Abstract
Objective
To compare pressure–volume (P–V) curves obtained with the Galileo ventilator with those obtained with the CPAP method in patients with acute lung injury (ALI) or acute respiratory distress syndrome (ARDS).
Design
Prospective, observational study.
Setting
General critical care center.
Patients and participants
Patients with ALI/ARDS and receiving mechanical ventilation.
Interventions
Pressure–volume curves were obtained in random order with the CPAP technique and with the software PV Tool-2 (Galileo ventilator).
Measurements and results
In ten consecutive patients, airway pressure was measured by a pressure transducer and changes in lung volume were measured by respiratory inductive plethysmography. P–V curves were fitted to a sigmoidal equation with a mean R 2 of 0.994 ± 0.003. Intraclass correlation coefficients were all >0.75 (P < 0.001 at all pressure levels).

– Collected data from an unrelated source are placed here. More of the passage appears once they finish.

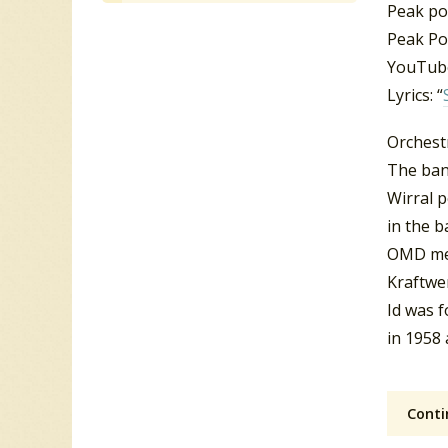
Peak pos
Peak Po
YouTube
Lyrics: “
Orchest
The ban
Wirral 
in the b
OMD me
Kraftwe
Id was 
in 1958
Conti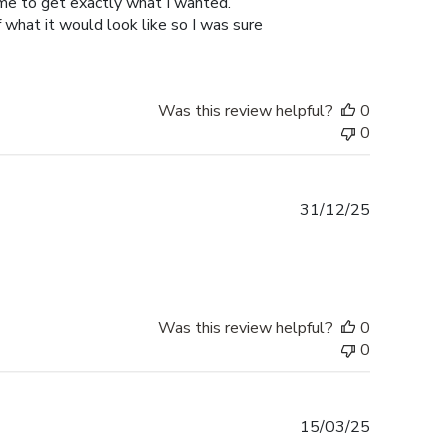
 me to get exactly what I wanted.
hat it would look like so I was sure
Was this review helpful?
0
0
Published
31/12/25
date
Was this review helpful?
0
0
Published
15/03/25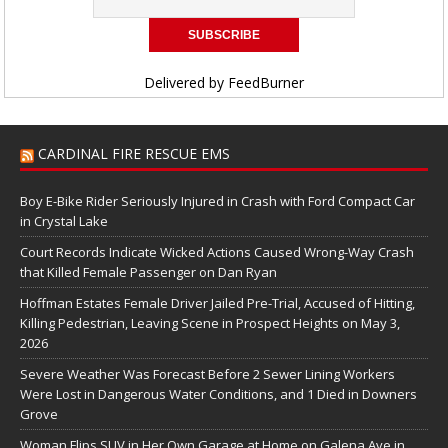
Delivered by
FeedBurner
CARDINAL FIRE RESCUE EMS
Boy E-Bike Rider Seriously Injured in Crash with Ford Compact Car
in Crystal Lake
Court Records Indicate Wicked Actions Caused Wrong-Way Crash
that Killed Female Passenger on Dan Ryan
Hoffman Estates Female Driver Jailed Pre-Trial, Accused of Hitting,
Killing Pedestrian, Leaving Scene in Prospect Heights on May 3,
2026
Severe Weather Was Forecast Before 2 Sewer Lining Workers
Were Lost in Dangerous Water Conditions, and 1 Died in Downers
Grove
Woman Flips SUV in Her Own Garage at Home on Galena Ave in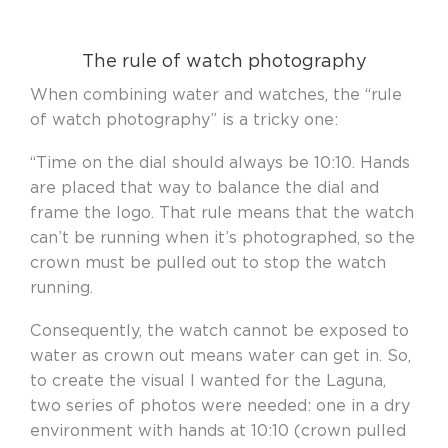
The rule of watch photography
When combining water and watches, the “rule
of watch photography” is a tricky one:
“Time on the dial should always be 10:10. Hands
are placed that way to balance the dial and
frame the logo. That rule means that the watch
can’t be running when it’s photographed, so the
crown must be pulled out to stop the watch
running.
Consequently, the watch cannot be exposed to
water as crown out means water can get in. So,
to create the visual I wanted for the Laguna,
two series of photos were needed: one in a dry
environment with hands at 10:10 (crown pulled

Lower (LIP) and upper inflection (UIP), and deflation maximum curvature (PMC) points calculated from the fitted variables showed a good correlation between methods with intraclass correlation coefficients of 0.98 (0.92, 0.99), 0.92 (0.69, 0.98), and 0.97 (0.86, 0.98), respectively (P < 0.001 in all cases). Bias and limits of agreement for LIP (0.51 ± 0.95 cmH2O; −1.36 to 2.38 cmH2O), UIP (0.53 ± 1.52 cmH2O; −2.44 to 3.50 cmH2O), and PMC (−0.62 ± 0.89 cmH2O; −2.35 to 1.12 cmH2O) obtained with the two methods in the same patient were clinically acceptable. No adverse effects were observed.
Conclusion
The PV Tool-2 built into the Galileo ventilator is equivalent to the CPAP method for tracing static P–V curves of the respiratory system in critically ill patients receiving mechanical ventilation.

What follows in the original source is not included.